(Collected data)
********

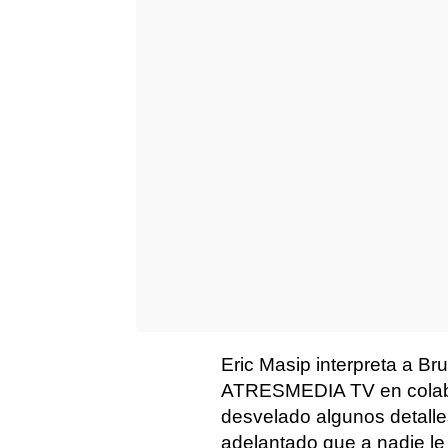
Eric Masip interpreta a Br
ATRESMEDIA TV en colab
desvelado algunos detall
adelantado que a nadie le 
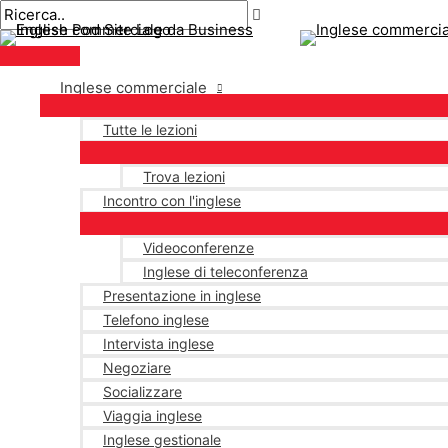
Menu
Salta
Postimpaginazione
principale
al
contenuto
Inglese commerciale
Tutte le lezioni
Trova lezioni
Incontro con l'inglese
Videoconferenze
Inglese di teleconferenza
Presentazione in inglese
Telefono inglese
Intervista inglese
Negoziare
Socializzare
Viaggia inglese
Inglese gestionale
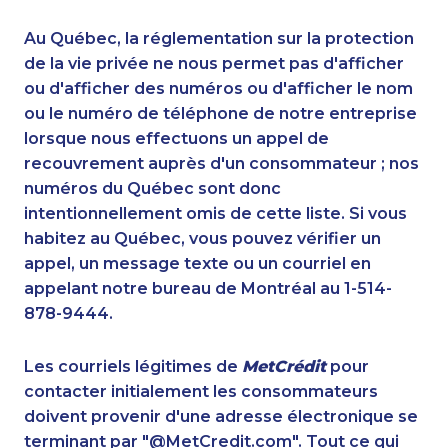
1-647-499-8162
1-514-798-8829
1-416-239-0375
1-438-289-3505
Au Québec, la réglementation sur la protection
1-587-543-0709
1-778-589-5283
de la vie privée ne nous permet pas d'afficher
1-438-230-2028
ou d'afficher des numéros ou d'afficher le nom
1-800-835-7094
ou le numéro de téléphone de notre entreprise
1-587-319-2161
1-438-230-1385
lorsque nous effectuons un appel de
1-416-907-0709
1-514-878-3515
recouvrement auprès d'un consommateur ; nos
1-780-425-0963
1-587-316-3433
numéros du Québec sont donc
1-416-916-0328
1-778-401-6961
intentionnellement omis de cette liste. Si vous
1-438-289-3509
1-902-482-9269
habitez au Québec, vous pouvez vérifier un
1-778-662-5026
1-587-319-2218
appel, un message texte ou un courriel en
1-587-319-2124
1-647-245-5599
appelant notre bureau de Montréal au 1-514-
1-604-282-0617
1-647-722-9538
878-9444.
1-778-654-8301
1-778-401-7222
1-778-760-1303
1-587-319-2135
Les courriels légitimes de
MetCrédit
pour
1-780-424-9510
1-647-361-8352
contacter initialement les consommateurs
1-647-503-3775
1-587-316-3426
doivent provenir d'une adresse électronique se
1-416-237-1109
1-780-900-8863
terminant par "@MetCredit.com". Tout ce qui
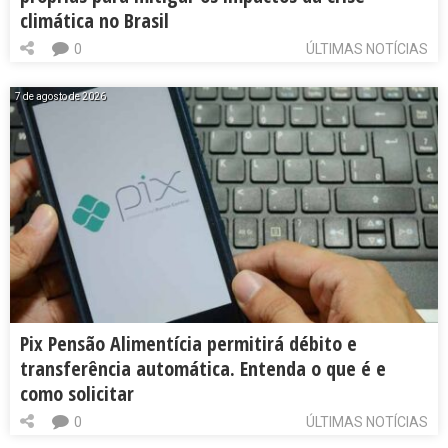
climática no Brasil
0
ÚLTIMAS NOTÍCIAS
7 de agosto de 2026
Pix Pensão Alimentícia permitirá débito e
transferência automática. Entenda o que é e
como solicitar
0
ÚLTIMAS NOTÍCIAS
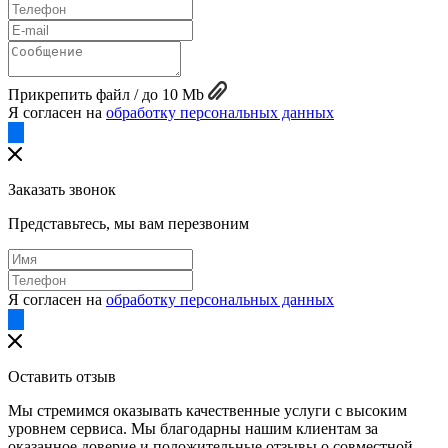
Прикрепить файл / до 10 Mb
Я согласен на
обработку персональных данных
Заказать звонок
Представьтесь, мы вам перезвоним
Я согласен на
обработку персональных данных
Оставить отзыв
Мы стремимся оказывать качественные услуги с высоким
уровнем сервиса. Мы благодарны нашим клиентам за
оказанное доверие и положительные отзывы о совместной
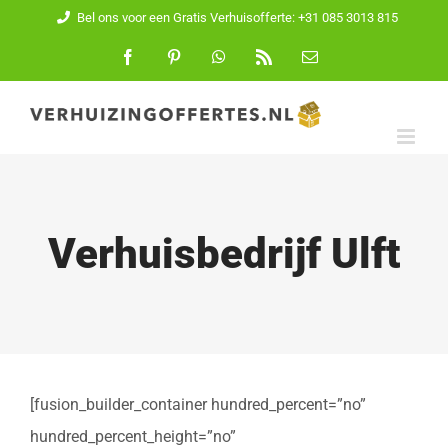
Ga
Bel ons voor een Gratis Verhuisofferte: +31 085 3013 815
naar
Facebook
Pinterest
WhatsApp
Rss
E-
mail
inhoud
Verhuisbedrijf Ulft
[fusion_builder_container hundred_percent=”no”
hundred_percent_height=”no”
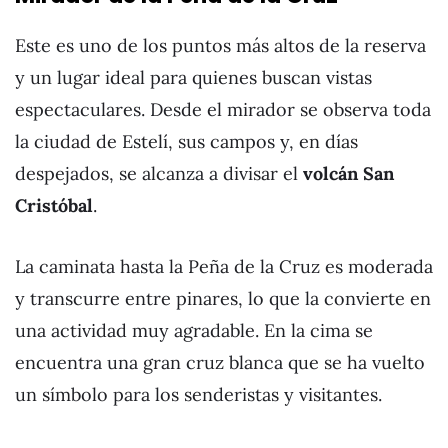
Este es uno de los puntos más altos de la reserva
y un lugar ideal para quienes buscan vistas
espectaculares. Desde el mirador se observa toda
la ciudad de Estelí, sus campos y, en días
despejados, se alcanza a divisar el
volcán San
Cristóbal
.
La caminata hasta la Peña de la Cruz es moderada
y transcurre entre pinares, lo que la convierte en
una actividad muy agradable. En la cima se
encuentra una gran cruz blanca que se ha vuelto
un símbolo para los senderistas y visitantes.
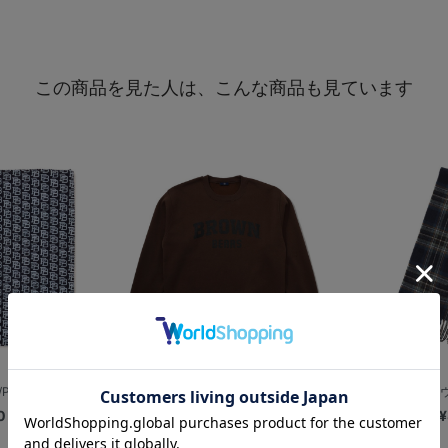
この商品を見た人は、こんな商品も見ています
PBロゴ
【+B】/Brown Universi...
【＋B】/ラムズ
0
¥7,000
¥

********

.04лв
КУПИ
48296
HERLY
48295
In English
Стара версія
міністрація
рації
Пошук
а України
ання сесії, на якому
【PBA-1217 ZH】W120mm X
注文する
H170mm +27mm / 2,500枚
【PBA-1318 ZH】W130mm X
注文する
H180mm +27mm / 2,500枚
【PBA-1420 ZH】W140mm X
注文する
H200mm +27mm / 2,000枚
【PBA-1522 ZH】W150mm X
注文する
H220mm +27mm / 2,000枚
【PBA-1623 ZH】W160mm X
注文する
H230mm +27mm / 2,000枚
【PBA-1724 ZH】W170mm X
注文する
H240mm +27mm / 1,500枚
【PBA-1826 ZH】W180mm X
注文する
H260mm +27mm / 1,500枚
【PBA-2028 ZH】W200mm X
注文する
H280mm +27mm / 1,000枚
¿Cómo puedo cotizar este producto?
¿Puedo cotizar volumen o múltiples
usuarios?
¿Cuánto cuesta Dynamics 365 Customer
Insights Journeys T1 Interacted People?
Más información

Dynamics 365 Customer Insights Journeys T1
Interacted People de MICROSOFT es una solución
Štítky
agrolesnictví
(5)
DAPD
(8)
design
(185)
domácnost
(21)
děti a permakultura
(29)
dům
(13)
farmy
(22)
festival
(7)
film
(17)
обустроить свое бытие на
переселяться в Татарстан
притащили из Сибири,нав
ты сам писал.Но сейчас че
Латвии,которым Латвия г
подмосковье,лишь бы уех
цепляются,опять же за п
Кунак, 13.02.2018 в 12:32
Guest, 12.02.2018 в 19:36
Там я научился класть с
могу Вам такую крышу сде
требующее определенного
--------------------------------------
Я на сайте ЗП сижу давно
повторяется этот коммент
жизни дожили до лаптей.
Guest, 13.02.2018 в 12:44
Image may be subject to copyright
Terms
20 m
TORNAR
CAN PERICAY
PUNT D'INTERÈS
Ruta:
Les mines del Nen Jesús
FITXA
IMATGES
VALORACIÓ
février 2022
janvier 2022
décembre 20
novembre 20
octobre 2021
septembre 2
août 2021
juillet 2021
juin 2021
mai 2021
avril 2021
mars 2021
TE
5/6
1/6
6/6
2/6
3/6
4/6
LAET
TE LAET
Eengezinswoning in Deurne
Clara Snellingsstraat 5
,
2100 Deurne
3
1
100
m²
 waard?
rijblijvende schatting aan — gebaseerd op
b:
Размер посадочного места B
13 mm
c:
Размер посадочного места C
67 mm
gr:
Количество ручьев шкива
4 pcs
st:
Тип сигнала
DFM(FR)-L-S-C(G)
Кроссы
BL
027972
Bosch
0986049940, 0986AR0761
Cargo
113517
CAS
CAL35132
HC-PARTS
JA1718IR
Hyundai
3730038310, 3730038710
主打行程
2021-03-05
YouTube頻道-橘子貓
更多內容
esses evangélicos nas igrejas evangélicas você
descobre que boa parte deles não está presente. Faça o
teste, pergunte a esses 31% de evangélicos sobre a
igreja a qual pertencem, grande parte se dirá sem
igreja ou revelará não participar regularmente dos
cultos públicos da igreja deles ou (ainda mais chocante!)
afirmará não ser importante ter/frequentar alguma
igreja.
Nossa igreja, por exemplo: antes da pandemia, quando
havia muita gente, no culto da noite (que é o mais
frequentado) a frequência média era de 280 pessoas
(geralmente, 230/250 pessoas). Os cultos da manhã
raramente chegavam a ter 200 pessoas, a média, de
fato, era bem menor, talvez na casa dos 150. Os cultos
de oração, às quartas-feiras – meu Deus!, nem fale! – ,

********

Each line above that falls between the line with "1-780-425-0963" and the line with "7 de agosto de 2026" should be printed exactly, together with those two lines, but the pictures should not.

COMPLETED TASK:
1-780-425-0963
1-587-316-3433
numéros du Québec sont donc
1-416-916-0328
1-778-401-6961
intentionnellement omis de cette liste. Si vous
1-438-289-3509
1-902-482-9269
habitez au Québec, vous pouvez vérifier un
1-778-662-5026
1-587-319-2218
appel, un message texte ou un courriel en
1-587-319-2124
1-647-245-5599
appelant notre bureau de Montréal au 1-514-
1-604-282-0617
1-647-722-9538
878-9444.
1-778-654-8301
1-778-401-7222
1-778-760-1303
1-587-319-2135
Les courriels légitimes de
MetCrédit
pour
1-780-424-9510
1-647-361-8352
contacter initialement les consommateurs
1-647-503-3775
1-587-316-3426
doivent provenir d'une adresse électronique se
1-416-237-1109
1-780-900-8863
terminant par "@MetCredit.com". Tout ce qui
climática no Brasil
0
ÚLTIMAS NOTÍCIAS
7 de agosto de 2026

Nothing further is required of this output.